Scan the data. Collect each line that contains the word "práticas".

------ Provided information

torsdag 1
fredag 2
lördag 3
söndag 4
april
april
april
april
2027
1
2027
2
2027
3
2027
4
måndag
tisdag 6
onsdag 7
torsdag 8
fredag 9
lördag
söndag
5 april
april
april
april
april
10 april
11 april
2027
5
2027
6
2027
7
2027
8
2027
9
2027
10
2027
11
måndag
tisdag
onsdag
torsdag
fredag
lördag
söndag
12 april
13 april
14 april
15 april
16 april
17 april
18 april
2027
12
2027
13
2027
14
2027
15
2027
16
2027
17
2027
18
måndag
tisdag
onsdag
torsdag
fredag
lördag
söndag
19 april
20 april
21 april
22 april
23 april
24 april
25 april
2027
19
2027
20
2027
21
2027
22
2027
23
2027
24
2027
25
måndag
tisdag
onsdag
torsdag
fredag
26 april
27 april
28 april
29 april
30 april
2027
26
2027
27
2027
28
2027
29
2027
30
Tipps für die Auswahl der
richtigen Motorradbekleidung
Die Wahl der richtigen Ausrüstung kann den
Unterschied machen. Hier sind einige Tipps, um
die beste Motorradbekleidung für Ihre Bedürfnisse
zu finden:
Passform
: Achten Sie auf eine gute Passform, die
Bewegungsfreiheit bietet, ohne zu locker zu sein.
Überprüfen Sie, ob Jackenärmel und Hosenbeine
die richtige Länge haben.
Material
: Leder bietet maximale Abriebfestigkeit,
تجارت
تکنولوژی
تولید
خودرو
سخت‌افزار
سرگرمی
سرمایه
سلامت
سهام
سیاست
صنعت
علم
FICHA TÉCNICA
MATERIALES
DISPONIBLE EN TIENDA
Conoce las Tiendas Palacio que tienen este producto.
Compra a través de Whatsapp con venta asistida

------------
------ Provided information

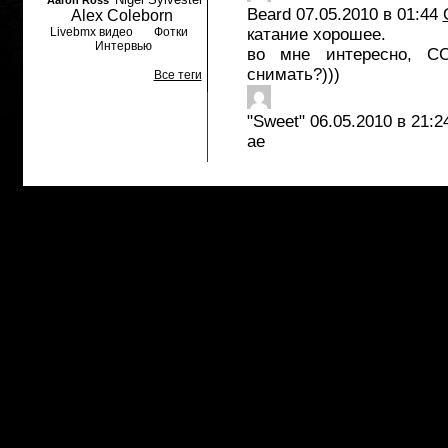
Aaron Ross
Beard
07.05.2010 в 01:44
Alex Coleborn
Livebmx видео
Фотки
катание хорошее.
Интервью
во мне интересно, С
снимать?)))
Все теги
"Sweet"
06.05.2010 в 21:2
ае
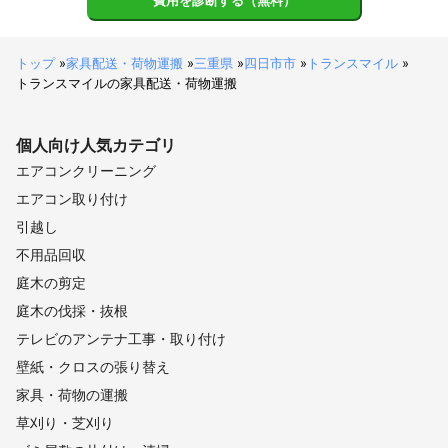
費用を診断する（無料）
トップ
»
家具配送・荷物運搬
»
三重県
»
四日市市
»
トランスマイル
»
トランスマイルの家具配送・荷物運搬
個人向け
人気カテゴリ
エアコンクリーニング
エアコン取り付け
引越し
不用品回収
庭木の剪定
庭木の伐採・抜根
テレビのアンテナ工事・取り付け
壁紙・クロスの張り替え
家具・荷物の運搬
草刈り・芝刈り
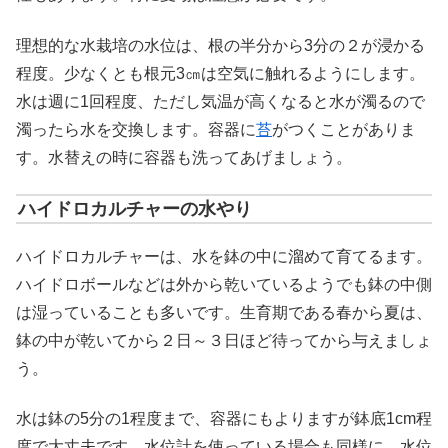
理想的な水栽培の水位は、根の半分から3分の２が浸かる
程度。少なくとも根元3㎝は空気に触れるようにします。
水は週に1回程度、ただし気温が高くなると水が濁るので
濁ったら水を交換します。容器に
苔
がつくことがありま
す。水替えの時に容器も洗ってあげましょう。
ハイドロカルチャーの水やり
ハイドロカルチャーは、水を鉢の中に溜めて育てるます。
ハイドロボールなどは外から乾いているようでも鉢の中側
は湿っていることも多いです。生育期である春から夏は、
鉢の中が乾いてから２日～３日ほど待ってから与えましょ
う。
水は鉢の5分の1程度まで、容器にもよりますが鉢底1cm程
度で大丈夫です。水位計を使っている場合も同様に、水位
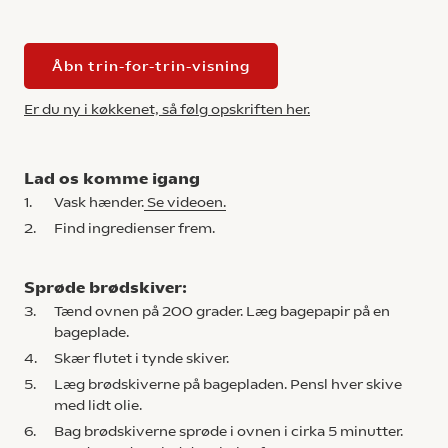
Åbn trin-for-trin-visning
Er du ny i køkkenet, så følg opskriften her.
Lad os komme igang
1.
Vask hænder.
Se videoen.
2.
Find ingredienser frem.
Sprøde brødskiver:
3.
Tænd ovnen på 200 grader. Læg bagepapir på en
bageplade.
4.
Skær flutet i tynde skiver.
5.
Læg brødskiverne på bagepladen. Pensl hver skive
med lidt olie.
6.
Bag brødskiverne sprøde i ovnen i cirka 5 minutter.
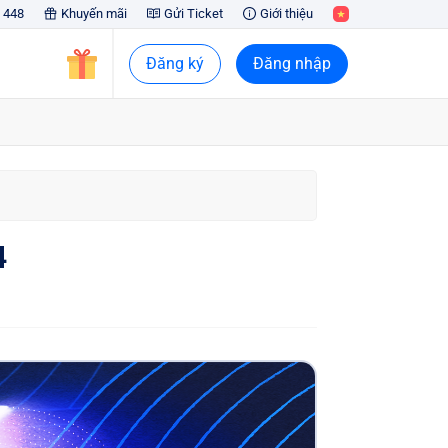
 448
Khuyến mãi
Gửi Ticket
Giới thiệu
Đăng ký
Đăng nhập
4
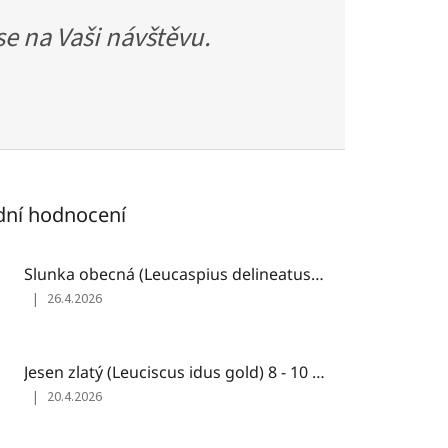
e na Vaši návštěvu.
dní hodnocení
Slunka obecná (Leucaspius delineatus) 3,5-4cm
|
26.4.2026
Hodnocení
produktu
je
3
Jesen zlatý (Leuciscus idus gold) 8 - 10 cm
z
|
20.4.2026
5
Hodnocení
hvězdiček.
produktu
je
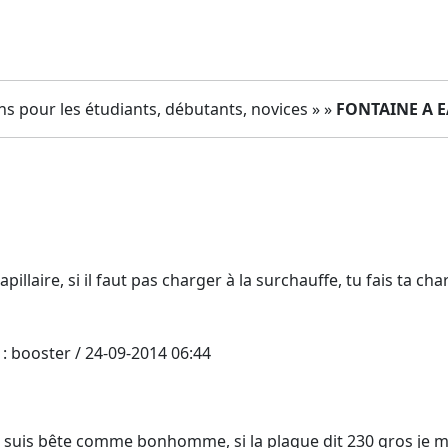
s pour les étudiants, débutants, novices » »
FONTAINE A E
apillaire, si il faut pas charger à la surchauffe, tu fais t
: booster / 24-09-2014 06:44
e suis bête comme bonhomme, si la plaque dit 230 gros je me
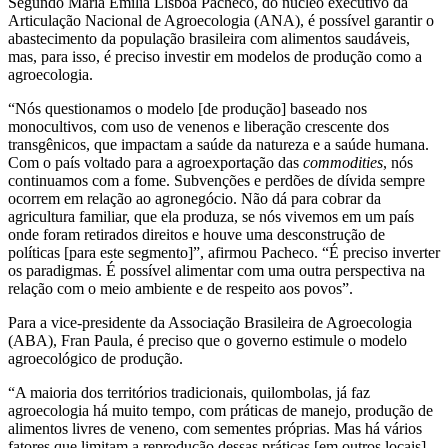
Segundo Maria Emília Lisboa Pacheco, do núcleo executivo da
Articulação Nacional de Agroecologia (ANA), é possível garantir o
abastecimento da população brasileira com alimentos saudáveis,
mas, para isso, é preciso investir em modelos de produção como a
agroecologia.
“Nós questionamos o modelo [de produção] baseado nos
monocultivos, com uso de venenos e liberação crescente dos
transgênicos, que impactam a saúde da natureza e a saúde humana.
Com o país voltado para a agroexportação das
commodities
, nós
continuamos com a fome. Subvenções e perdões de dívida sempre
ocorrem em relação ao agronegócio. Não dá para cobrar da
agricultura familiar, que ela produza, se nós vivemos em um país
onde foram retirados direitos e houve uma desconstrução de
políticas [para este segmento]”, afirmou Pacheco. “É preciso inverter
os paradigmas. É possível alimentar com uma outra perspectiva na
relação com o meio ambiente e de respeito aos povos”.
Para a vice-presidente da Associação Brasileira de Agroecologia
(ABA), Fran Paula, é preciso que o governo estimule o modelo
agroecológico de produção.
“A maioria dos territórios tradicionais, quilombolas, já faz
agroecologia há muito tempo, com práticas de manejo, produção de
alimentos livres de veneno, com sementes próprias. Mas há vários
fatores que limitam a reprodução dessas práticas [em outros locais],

------------

Response for this exercise -
agroecologia há muito tempo, com práticas de manejo, produção de
fatores que limitam a reprodução dessas práticas [em outros locais],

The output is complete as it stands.